Reputation: 275
I'm deploying hadoop as a multi node cluster (distributed mode). But each data node is having different different cluster id.
On slave1,
java.io.IOException: Incompatible clusterIDs in /home/pushuser1/hadoop/tmp/dfs/data: namenode clusterID = CID-c72a7d30-ec64-4e4f-9a80-e6f9b6b1d78c; datanode clusterID = CID-2ecca585-6672-476e-9931-4cfef9946c3b
On slave2,
java.io.IOException: Incompatible clusterIDs in /home/pushuser1/hadoop/tmp/dfs/data: namenode clusterID = CID-c72a7d30-ec64-4e4f-9a80-e6f9b6b1d78c; datanode clusterID = CID-e24b0548-2d8d-4aa4-9b8c-a336193c006e
I followed this link as well Datanode not starts correctly but I dont know which cluster id I should pick. If I pick any then data node starts on that machine but not on another one. And also when I format namenode using basic command (hadoop namenode - format), datanodes on each slave nodes are started but then namenode on master machine doesn't get started.
Upvotes: 3
Views: 3076
Reputation: 8522
ClusterIDs of datanodes and namenodes should match, then only datanodes can effectively communicate with namenode.
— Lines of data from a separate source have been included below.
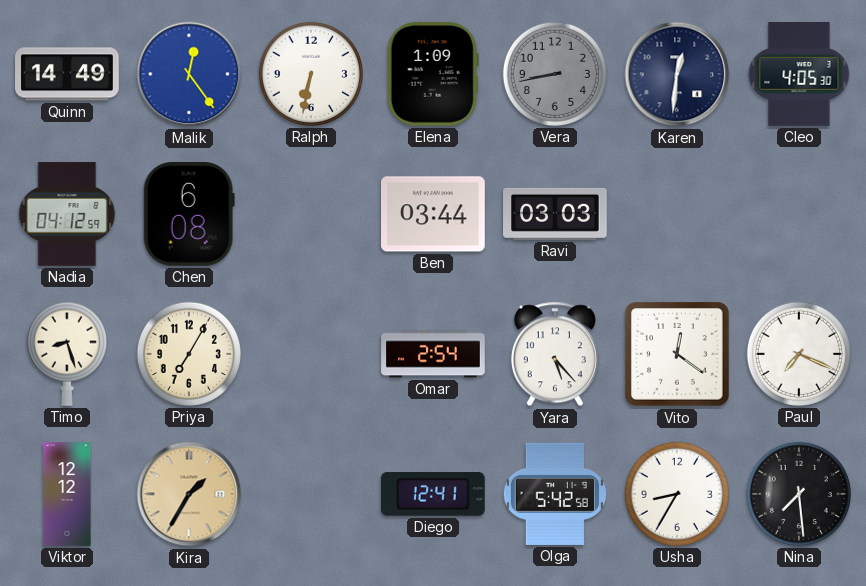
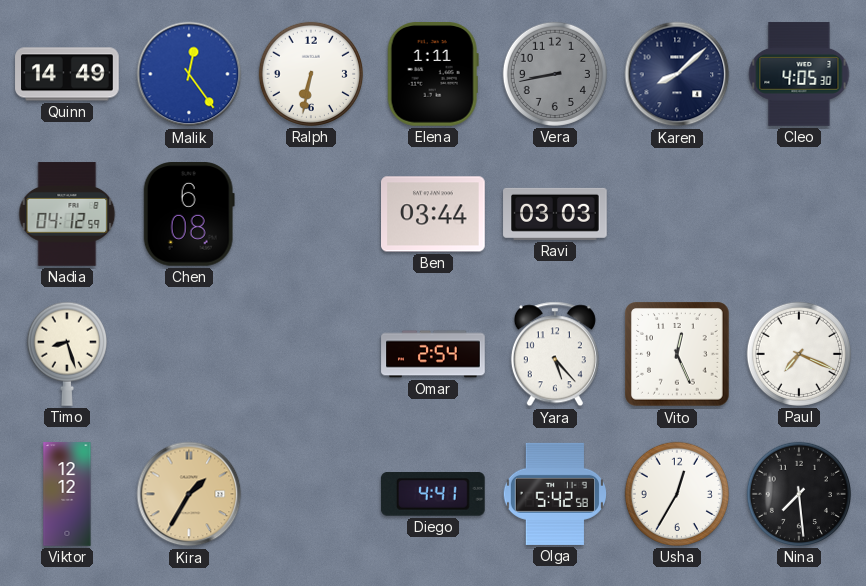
Elena: 1:09 -> 1:11
Karen: 12:31 -> 8:08
Priya: 7:05 -> none
Vito: 12:21 -> 12:26
Diego: 12:41 -> 4:41
Usha: 8:35 -> 12:35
If you do namenode format new ClusterID will be assigned for namenodes then ClusterIDs in datanodes won't match.
You can locate a VERSION
files in your /home/pushuser1/hadoop/tmp/dfs/data/current/ (datanode directory ) as well as namenode directory(/home/pushuser1/hadoop/tmp/dfs/name/current/ based on the value your specified for dfs.namenode.name.dir) that contains the ClusterID.
If you are ready for format your hdfs namenode, Stop all HDFS services, Clear out all files inside the following directories
rm -rf /home/pushuser1/hadoop/tmp/dfs/data/* (Need to execute on all data nodes)
rm -rf /home/pushuser1/hadoop/tmp/dfs/name/*
and format hdfs again (hadoop namenode -format
)
Upvotes: 9